Resketching security roles

The outcome we want is a sustainable, resilient cybersecurity standard, not a continuous game of technical cyber-ping pong. To achieve this, as security leaders, we have to reorganise our defences, and rethink our “culture”. This starts with a resketching of security roles.

It is unreasonable to call our end users the first line of defence and hold them accountable for cyber-hygiene. Yes, we need to continue to educate users, but it is time to shift our focus and work smarter. We have to start listening to users instead of demonising them, to understand them and their behaviour and quantify the human risk so that we can deliver processes and technical security that works for both users and the organisation.

As security leaders, we must take full responsibility and accept that ourselves and our teams are, and will continue to be, the first line of defence, instead of expecting our users to take responsibility for keeping organisations safe. Armed forces don’t expect ordinary citizens to go to war, so why are we as highly trained professionals expecting our untrained users to defend our organisations?

This isn’t an attack on technical CISOs. Their focus on patching critical technical vulnerabilities is paramount, but they are ultimately accountable for reducing cyber-exposure for their users, ensuring that the business has the right processes in place and that users have the basic tools at their disposal, enabling them to behave securely while remaining productive.
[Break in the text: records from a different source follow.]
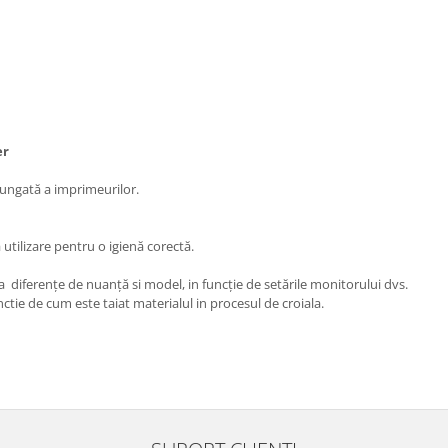
ter
lungată a imprimeurilor.
utilizare pentru o igienă corectă.
a diferențe de nuanță si model, in funcție de setările monitorului dvs.
ctie de cum este taiat materialul in procesul de croiala.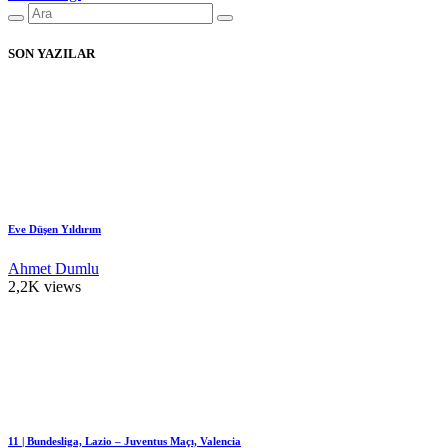
SON YAZILAR
Eve Düşen Yıldırım
Ahmet Dumlu
2,2K views
11 | Bundesliga, Lazio – Juventus Maçı, Valencia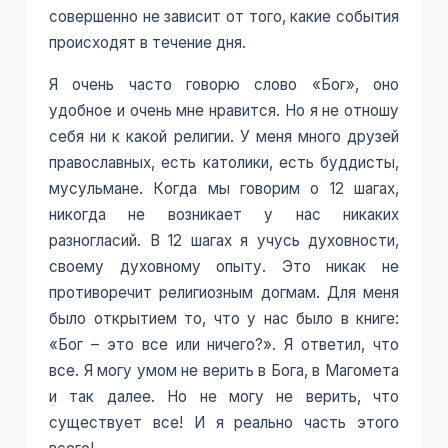
совершенно не зависит от того, какие события
происходят в течение дня.
Я очень часто говорю слово «Бог», оно
удобное и очень мне нравится. Но я не отношу
себя ни к какой религии. У меня много друзей
православных, есть католики, есть буддисты,
мусульмане. Когда мы говорим о 12 шагах,
никогда не возникает у нас никаких
разногласий. В 12 шагах я учусь духовности,
своему духовному опыту. Это никак не
противоречит религиозным догмам. Для меня
было открытием то, что у нас было в книге:
«Бог – это все или ничего?». Я ответил, что
все. Я могу умом не верить в Бога, в Магомета
и так далее. Но не могу не верить, что
существует все! И я реально часть этого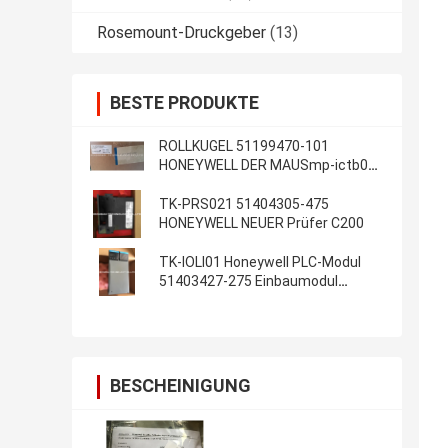
Rosemount-Druckgeber
(13)
BESTE PRODUKTE
ROLLKUGEL 51199470-101
HONEYWELL DER MAUSmp-ictb01-
100 neu im Kasten auf Lager
TK-PRS021 51404305-475
HONEYWELL NEUER Prüfer C200
TK-IOLI01 Honeywell PLC-Modul
51403427-275 Einbaumodul
Inputs/Output Lim
BESCHEINIGUNG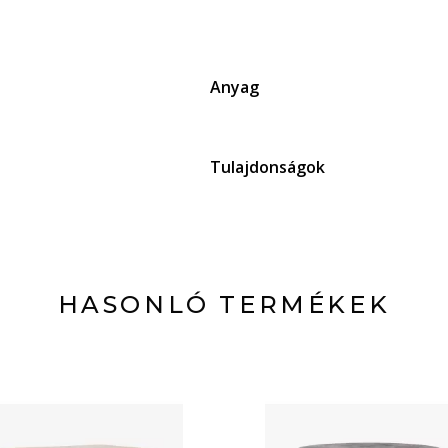
Anyag
Tulajdonságok
HASONLÓ TERMÉKEK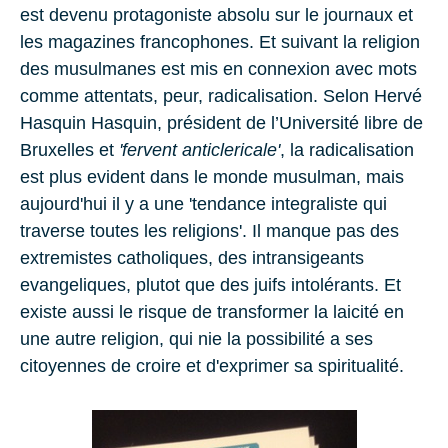
est devenu protagoniste absolu sur le journaux et
les magazines francophones. Et suivant la religion
des musulmanes est mis en connexion avec mots
comme attentats, peur, radicalisation. Selon
Hervé
Hasquin Hasquin,
président de l’Université libre de
Bruxelles et
'fervent anticlericale'
, la radicalisation
est plus evident dans le monde musulman, mais
aujourd'hui il y a une 'tendance integraliste qui
traverse toutes les religions'. Il manque pas des
extremistes catholiques, des intransigeants
evangeliques, plutot que des juifs intolérants. Et
existe aussi le risque de transformer la laicité en
une autre religion, qui nie la possibilité a ses
citoyennes de croire et d'exprimer sa spiritualité.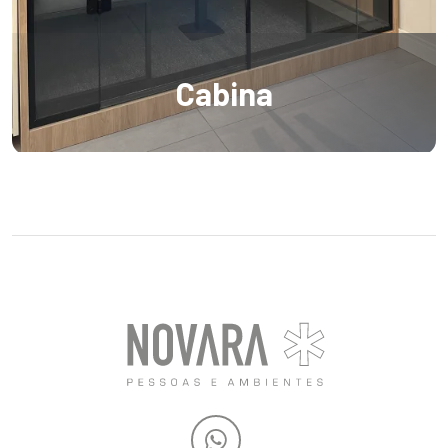
Cabina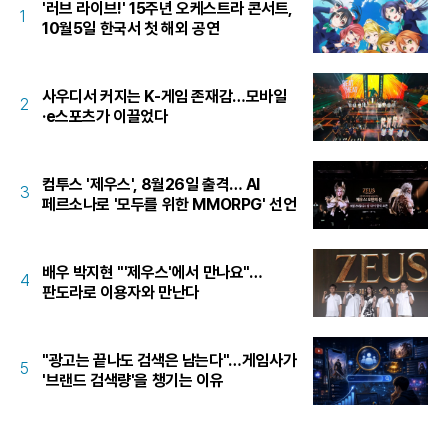
'러브 라이브!' 15주년 오케스트라 콘서트,
1
10월5일 한국서 첫 해외 공연
사우디서 커지는 K-게임 존재감…모바일
2
·e스포츠가 이끌었다
컴투스 '제우스', 8월26일 출격… AI
3
페르소나로 '모두를 위한 MMORPG' 선언
배우 박지현 "'제우스'에서 만나요"…
4
판도라로 이용자와 만난다
"광고는 끝나도 검색은 남는다"…게임사가
5
'브랜드 검색량'을 챙기는 이유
Training their users is only the starting point, as most workers simply don’t have the capacity to think about security and keeping the company safe – they are busy enough with their own jobs to have to take on the extra burden of cybersecurity.

Changing security culture

We need to change our culture from one of elitism to one of inclusion. Expanding the talent pool and filling our talent gap means finding defenders outside the tech community. Let's stop being science, technology, engineering, and mathematics snobs and start to think outside of the box a little. One untapped resource for us is neurodiversity, which is simply the different ways the brain is wired. They can bring new perspectives to a company’s security stance – they solve problems in different ways. We are also increasingly seeing psychology being brought into cybersecurity, especially in the way we are training and communicating with users. I welcome these steps and would encourage the industry to keep thinking in this way. We must be open to considering potential and not just expertise when we hire.
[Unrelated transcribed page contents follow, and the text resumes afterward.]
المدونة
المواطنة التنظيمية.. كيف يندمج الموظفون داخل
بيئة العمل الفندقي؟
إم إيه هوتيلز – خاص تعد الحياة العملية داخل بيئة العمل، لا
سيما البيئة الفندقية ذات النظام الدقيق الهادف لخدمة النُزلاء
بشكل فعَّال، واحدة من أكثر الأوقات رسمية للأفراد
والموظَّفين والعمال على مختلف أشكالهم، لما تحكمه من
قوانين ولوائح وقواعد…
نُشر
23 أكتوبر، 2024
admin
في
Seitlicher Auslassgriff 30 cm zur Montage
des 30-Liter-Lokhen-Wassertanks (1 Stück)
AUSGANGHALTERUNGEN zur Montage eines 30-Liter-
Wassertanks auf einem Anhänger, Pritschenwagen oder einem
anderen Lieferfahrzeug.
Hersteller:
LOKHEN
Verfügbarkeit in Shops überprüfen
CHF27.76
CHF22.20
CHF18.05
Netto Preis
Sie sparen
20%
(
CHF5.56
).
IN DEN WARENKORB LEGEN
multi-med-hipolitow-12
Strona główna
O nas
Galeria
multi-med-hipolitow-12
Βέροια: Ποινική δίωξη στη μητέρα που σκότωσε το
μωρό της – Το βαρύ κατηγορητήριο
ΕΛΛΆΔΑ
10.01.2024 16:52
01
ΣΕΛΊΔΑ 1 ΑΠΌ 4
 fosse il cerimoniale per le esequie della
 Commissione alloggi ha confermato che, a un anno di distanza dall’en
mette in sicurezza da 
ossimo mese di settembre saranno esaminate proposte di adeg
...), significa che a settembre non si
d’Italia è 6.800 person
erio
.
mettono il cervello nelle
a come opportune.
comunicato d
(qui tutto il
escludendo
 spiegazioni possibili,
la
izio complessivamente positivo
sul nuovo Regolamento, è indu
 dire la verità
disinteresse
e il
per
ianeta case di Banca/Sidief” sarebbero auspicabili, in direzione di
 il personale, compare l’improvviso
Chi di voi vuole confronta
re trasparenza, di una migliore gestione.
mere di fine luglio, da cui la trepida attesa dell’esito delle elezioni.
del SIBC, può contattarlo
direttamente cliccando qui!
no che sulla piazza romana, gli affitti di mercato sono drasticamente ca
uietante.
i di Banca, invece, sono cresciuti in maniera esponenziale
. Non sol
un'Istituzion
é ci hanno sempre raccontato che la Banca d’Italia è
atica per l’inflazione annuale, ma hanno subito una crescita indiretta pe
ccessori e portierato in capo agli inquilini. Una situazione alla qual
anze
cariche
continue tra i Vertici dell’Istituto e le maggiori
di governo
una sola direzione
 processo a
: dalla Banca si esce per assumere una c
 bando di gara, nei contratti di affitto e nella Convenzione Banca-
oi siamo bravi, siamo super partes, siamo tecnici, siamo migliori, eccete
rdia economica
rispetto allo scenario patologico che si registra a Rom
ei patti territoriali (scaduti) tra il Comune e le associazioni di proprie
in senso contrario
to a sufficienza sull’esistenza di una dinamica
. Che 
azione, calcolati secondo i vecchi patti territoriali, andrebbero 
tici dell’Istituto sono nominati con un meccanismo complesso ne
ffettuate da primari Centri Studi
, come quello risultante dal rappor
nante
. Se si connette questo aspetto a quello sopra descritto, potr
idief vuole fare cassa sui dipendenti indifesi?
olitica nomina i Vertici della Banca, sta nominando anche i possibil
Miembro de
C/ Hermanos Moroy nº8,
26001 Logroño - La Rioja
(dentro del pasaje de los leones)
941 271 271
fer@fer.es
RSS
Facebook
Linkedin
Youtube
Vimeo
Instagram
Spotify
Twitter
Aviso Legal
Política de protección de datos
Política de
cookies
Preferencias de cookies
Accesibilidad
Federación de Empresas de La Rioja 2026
Let's create a culture of pragmatism. I am not saying we need to shift our focus from tech or lower our technical security standards, but we should be taking care of the basic issues like tools for information classification, multifactor authentication and easy to use encryption first. Building a best in breed SOC that puts three monitors on the desk of each security analyst may make us feel like technical wizards, but it will never be enough to keep up with the velocity of cyber-threats if we haven’t got the basics right first.
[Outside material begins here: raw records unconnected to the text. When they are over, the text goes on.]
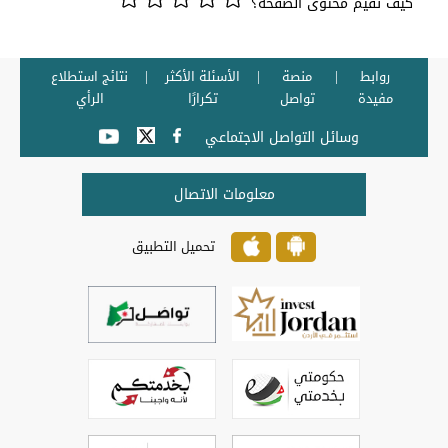
كيف تقيم محتوى الصفحة؟
روابط
منصة
الأسئلة الأكثر
نتائج استطلاع
مفيدة
تواصل
تكرارًا
الرأي
وسائل التواصل الاجتماعي
معلومات الاتصال
تحميل التطبيق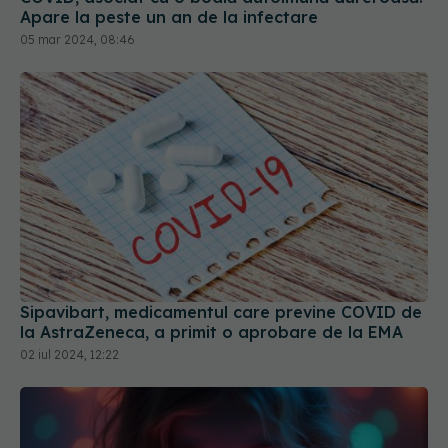
Apare la peste un an de la infectare
05 mar 2024, 08:46
Sipavibart, medicamentul care previne COVID de
la AstraZeneca, a primit o aprobare de la EMA
02 iul 2024, 12:22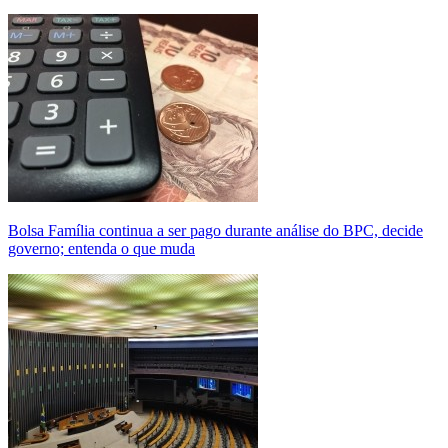
Bolsa Família continua a ser pago durante análise do BPC, decide
governo; entenda o que muda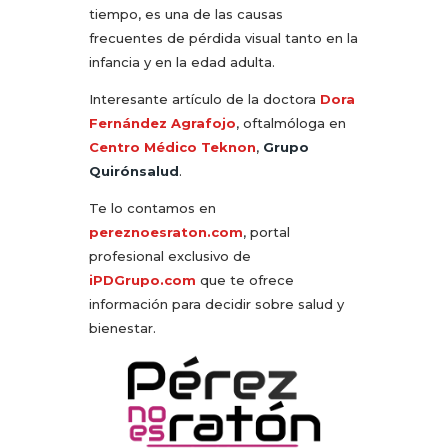
tiempo, es una de las causas
frecuentes de pérdida visual tanto en la
infancia y en la edad adulta.
Interesante artículo de la doctora
Dora
Fernández Agrafojo
, oftalmóloga en
Centro Médico Teknon
,
Grupo
Quirónsalud
.
Te lo contamos en
pereznoesraton.com
, portal
profesional exclusivo de
iPDGrupo.com
que te ofrece
información para decidir sobre salud y
bienestar.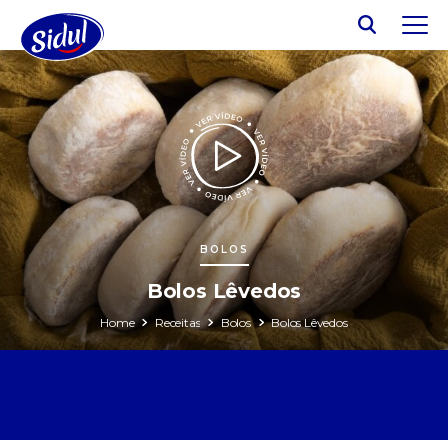
BOLOS
Bolos Lêvedos
Home
Receitas
Bolos
Bolos Lêvedos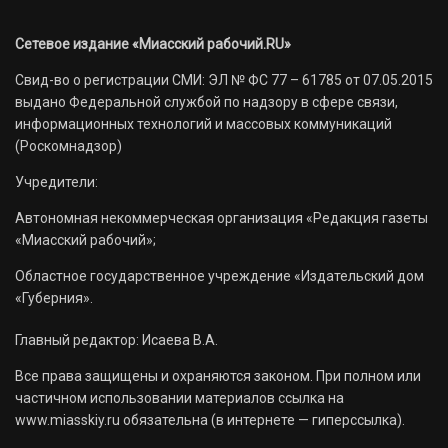
Сетевое издание «Миасский рабочий.RU»
Свид-во о регистрации СМИ: ЭЛ № ФС 77 – 61785 от 07.05.2015
выдано Федеральной службой по надзору в сфере связи,
информационных технологий и массовых коммуникаций
(Роскомнадзор)
Учредители:
Автономная некоммерческая организация «Редакция газеты
«Миасский рабочий»;
Областное государственное учреждение «Издательский дом
«Губерния».
Главный редактор: Исаева В.А.
Все права защищены и охраняются законом. При полном или
частичном использовании материалов ссылка на
www.miasskiy.ru обязательна (в интернете — гиперссылка).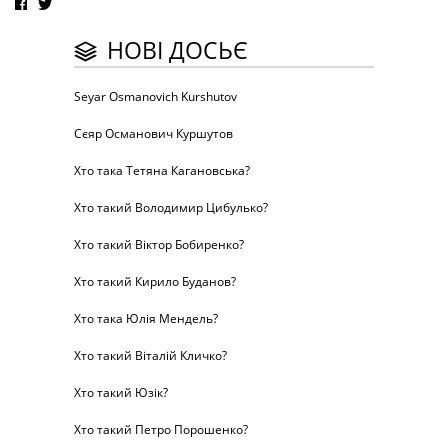
НОВІ ДОСЬЄ
Seyar Osmanovich Kurshutov
Сєяр Османович Куршутов
Хто така Тетяна Кагановська?
Хто такий Володимир Цибулько?
Хто такий Віктор Бобиренко?
Хто такий Кирило Буданов?
Хто така Юлія Мендель?
Хто такий Віталій Кличко?
Хто такий Юзік?
Хто такий Петро Порошенко?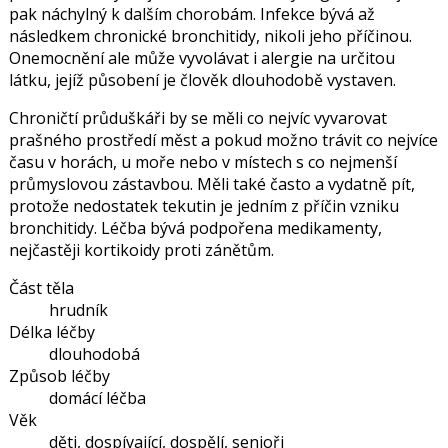
pak náchylný k dalším chorobám. Infekce bývá až
následkem chronické bronchitidy, nikoli jeho příčinou.
Onemocnění ale může vyvolávat i alergie na určitou
látku, jejíž působení je člověk dlouhodobě vystaven.
Chroničtí průduškáři by se měli co nejvíc vyvarovat
prašného prostředí měst a pokud možno trávit co nejvíce
času v horách, u moře nebo v místech s co nejmenší
průmyslovou zástavbou. Měli také často a vydatně pít,
protože nedostatek tekutin je jedním z příčin vzniku
bronchitidy. Léčba bývá podpořena medikamenty,
nejčastěji kortikoidy proti zánětům.
Část těla
hrudník
Délka léčby
dlouhodobá
Způsob léčby
domácí léčba
Věk
děti, dospívající, dospělí, senioři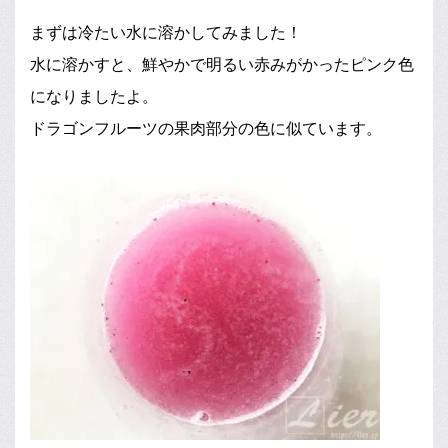
まずは冷たい水に溶かしてみました！
水に溶かすと、鮮やかで明るい赤みがかったピンク色
になりましたよ。
ドラゴンフルーツの果肉部分の色に似ています。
If we want to build sustainable cybersecurity and win the war, we must reorganise our defences and rethink our culture as defenders. We have to go beyond just talking about it and be true to the concept of cybersecurity being People, Process and Technology, in this exact order. For too long we have prioritised the Technology and Process elements of security, whilst People have been neglected, despite accounting for the vast majority of security incidents.

To address the People component, we need a dramatic shift in how we think about security – instead of blaming users, listen to them; hire people that bring something new to the table and challenge the traditional way of thinking. We have to throw off the broken, outdated practices and policies that have continuously failed us and understand that training users is only the starting point, not the answer to all our problems.